Mugabe reportedly first attacked Moyo at a politburo meeting on Thursday before labelling him “a devil incarnate” at a funeral wake for former Information minister Nathan Shamuyarira the following day.

At Shamuyarira’s burial at the Heroes’ Acre in Harare on Saturday, the Zanu PF leader went a gear up and spoke of weevils that have infiltrated Zanu PF.

Zanu PF spokesperson Rugare Gumbo said he could not comment on Moyo’s future both in the government and the party because it was a “personal matter”.

But political analysts said Moyo, who has been a victim of Mugabe’s acerbic attacks as minister before, faced two tough options — either to resign or stick it out and become a lame duck minister.

“The attacks show that Mugabe is really angry with Moyo,” said an analyst who preferred to remain anonymous. “Mugabe attacked Moyo three times last week and clearly there is a deeper problem than the deployment of journalists in the State media.

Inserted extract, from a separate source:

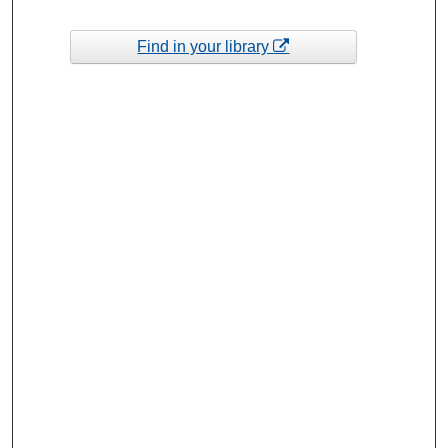
Find in your library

“Mugabe is only giving us snippets of the story, like he did with the Tsholotsho Declaration before he moved against Moyo.

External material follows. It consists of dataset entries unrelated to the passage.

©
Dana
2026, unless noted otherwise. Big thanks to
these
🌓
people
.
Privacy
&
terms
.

“After being called a devil incarnate in public by the president Moyo either has to resign and become a hero or seek audience with Mugabe to explain his side of the story. If he decides to stay on as minister, he will be a lame duck.”

Mugabe fired Moyo as Information minister in 2005 after he was accused of mobilising Zanu PF structures to back Justice minister Emerson Mnangagwa for the post of vice-president ahead of Joice Mujuru. Moyo bounced back as minister last year after winning two successive elections in Tsholotsho as an independent candidate.

The professor had lost last years elections in Tsholotsho North but Mugabe brought him back against all odds.

He returned as a reformist, building bridges, and criticised Zanu PF hardliners and the police each time they trampled on the rights of journalists.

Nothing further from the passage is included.